Agnes beamed at her. “Be a good chick,” she instructed Finder, and handed him over to the dust-wife. Finder peeped. The brown hen made a low, reptilian noise of disdain.

Agnes dusted off her hands. “Let’s go,” she said. “I can’t wait to meet another godmother.”



* * *



Finding where the prince’s godmother lived was easier than it should have been. Agnes simply asked the landlady.

“I don’t know,” she rasped, while the puppet glared at them and tapped his wooden nails together. “But someone like that will live rich, and the houses get richer as you climb the spiral. Go up the spiral road and ask again.”

“Right, then!” said Agnes happily, and off they went, Marra in her drabbest robes with no medal, a servant or a poor relation.

“Won’t she live in the palace?” asked Marra.

“Would she?” asked Agnes. “I don’t.”

“Yes, but…” Marra identified a conversational pit trap and carefully stepped around it.
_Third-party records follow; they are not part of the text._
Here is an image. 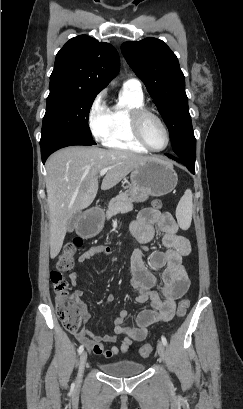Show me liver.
Returning <instances> with one entry per match:
<instances>
[{"instance_id":"obj_1","label":"liver","mask_w":243,"mask_h":409,"mask_svg":"<svg viewBox=\"0 0 243 409\" xmlns=\"http://www.w3.org/2000/svg\"><path fill=\"white\" fill-rule=\"evenodd\" d=\"M151 159L128 151L84 146L67 147L52 154L46 162L50 257L54 259L59 254L70 218L94 201L102 169L108 168V172L101 188L108 190Z\"/></svg>"}]
</instances>
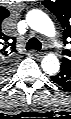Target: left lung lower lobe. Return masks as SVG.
Listing matches in <instances>:
<instances>
[{"instance_id":"1","label":"left lung lower lobe","mask_w":71,"mask_h":119,"mask_svg":"<svg viewBox=\"0 0 71 119\" xmlns=\"http://www.w3.org/2000/svg\"><path fill=\"white\" fill-rule=\"evenodd\" d=\"M51 79L61 87L69 89L71 87V67L61 65L60 72Z\"/></svg>"}]
</instances>
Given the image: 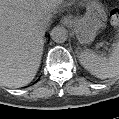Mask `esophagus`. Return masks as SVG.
<instances>
[{
  "label": "esophagus",
  "mask_w": 119,
  "mask_h": 119,
  "mask_svg": "<svg viewBox=\"0 0 119 119\" xmlns=\"http://www.w3.org/2000/svg\"><path fill=\"white\" fill-rule=\"evenodd\" d=\"M61 23H62L63 25L69 26V25H71V23H72V19H71V17H64V18L61 20Z\"/></svg>",
  "instance_id": "obj_1"
}]
</instances>
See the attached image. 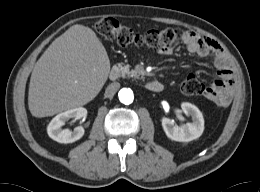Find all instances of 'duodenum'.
Segmentation results:
<instances>
[{"mask_svg": "<svg viewBox=\"0 0 260 192\" xmlns=\"http://www.w3.org/2000/svg\"><path fill=\"white\" fill-rule=\"evenodd\" d=\"M109 78L114 81L118 78V71L116 69H112L109 73ZM146 89L151 92H160L163 90V85L161 82L157 80L150 81L146 84Z\"/></svg>", "mask_w": 260, "mask_h": 192, "instance_id": "obj_1", "label": "duodenum"}]
</instances>
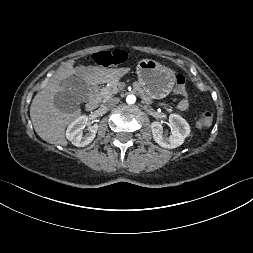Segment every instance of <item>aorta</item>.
Wrapping results in <instances>:
<instances>
[{
  "mask_svg": "<svg viewBox=\"0 0 253 253\" xmlns=\"http://www.w3.org/2000/svg\"><path fill=\"white\" fill-rule=\"evenodd\" d=\"M126 102L128 104H134L136 102V97L134 95H128L126 97Z\"/></svg>",
  "mask_w": 253,
  "mask_h": 253,
  "instance_id": "aorta-1",
  "label": "aorta"
}]
</instances>
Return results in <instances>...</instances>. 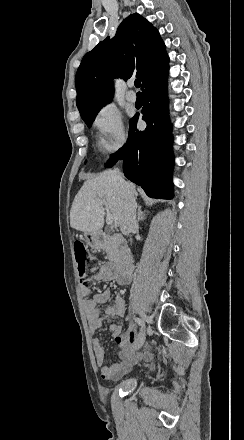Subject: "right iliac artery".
<instances>
[{"label":"right iliac artery","mask_w":244,"mask_h":440,"mask_svg":"<svg viewBox=\"0 0 244 440\" xmlns=\"http://www.w3.org/2000/svg\"><path fill=\"white\" fill-rule=\"evenodd\" d=\"M135 322L138 323L142 328L145 326L144 322L140 319L135 317L134 318Z\"/></svg>","instance_id":"obj_1"}]
</instances>
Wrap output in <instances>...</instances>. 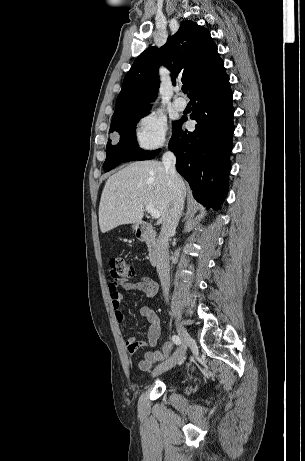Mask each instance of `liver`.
<instances>
[{
    "label": "liver",
    "mask_w": 305,
    "mask_h": 461,
    "mask_svg": "<svg viewBox=\"0 0 305 461\" xmlns=\"http://www.w3.org/2000/svg\"><path fill=\"white\" fill-rule=\"evenodd\" d=\"M182 193L186 196L185 184ZM170 190L163 163L150 160L129 164L108 178L99 205V225L106 233L123 224H139L144 207L151 204L160 212L163 223L169 208Z\"/></svg>",
    "instance_id": "liver-1"
}]
</instances>
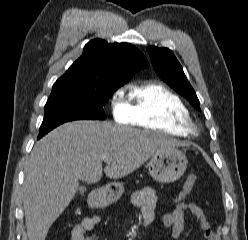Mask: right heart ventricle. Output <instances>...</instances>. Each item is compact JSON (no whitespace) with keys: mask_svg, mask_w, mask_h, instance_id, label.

Yes, but you’re you. Yes, but in the Northern Kingdom, the godmother is terrifying and respected, not a poor relation. Yes, but …

And an hour later, Yes, but you were right.

The godmother did not live in the palace. She lived in the temple district, among the tall, narrow houses of the gods and saints, as if she were a priest.

“Near the top of the city, of course,” said Agnes. While the city was arranged in a spiral of roads, steps had been cut as short cuts. They worked. They were also extremely steep. “Why do gods always want you to walk to them? You’d think they’d do more good if they were near where most of the people live.”